Thursday, 21 November 2013

Berlin 2


 The non-soccer highlight of the trip was the walking tour we took on Saturday night, another one of the parent chaperones is a teacher and he took on the role of tour guide. We saw many impressive buildings on the walk but they aren’t what I will remember the most.
One of the things Leanne said she remembered about Berlin from her first visit 13 years ago were all the cranes, Berlin is still a city under construction which makes it an intriguing combination of old and new. Alexanderplatz was where our walk began and it feels very new and modern, and is at the base of the Berlin radio tower that served as a point of reference to help us figure out where we were. After the tower, which has a rotating visitor platform and restaurant, we stopped to visit Marx and Engels. Though communism has left Germany, Marx and Engels remain as a reminder and a draw for tourists who clamour to sit in Marx’s’ lap.

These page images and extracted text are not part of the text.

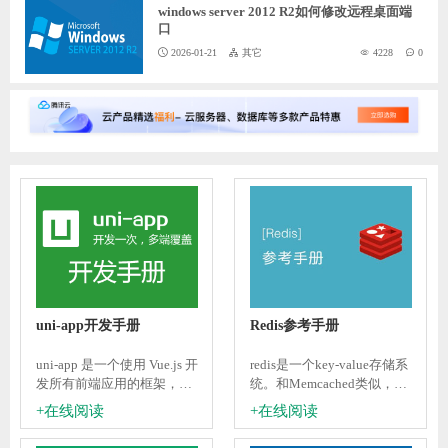
windows server 2012 R2如何修改远程桌面端
口
2026-01-21
其它
4228
0
uni-app开发手册
Redis参考手册
uni-app 是一个使用 Vue.js 开
redis是一个key-value存储系
发所有前端应用的框架，开
统。和Memcached类似，它
发者编写一套代码，可发布
支持存储的value类型相对更
+在线阅读
+在线阅读
到iOS、Android、Web（响
多，包括string(字符串)、list
应式）、以及各种小程序
(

Further down the street we came to the Brandenburg gate, I’ll let Wikipedia do the work: The Brandenburg Gate (German: Brandenburger Tor) is a former city gate, rebuilt in the late 18th century as a neoclassical triumphal arch, and now one of the most well-known landmarks of Germany

As the tour progressed I became appreciative of the fact that we were seeing it all at night, different lighting makes for a different experience and a night viewing felt right, especially as we came to the Holocaust Memorial. The Memorial to the Murdered Jews of Europe is a 4.7acre expanse of concrete slabs arranged on a sloping field, the shadows at night gave it a haunted feel and there was something very powerful in the simplicity, perhaps owing to the scope of the field.


Beyond the walking tour we also toured around a lot looking for soccer games, they never seemed to be where they were supposed to be. Owing to the fact that we were the largest group of non-players, being two parents and a younger brother, we were assigned to the public transit team for the games on Saturday and Sunday. This was okay as we got to see parts of the city we wouldn’t otherwise have seen and there is something about the Berlin trains that made me feel like I was in a movie. Each time I saw one I got the feeling that I was in a futuristic story, one where peace is new and people are wildly expressing themselves in their new found freedom, and the city is under constant rebuilding. Perhaps such a movie was made and filmed in Berlin and I just don’t remember the name, maybe it is a combination of different stories, or maybe it is the mix of new and old, the abandoned buildings with smashed windows, the ultramodern seemingly constructed of glass, and the cranes; whatever it was it gave me the feeling that I was in a story that was not my own. Maybe it was the tricksters.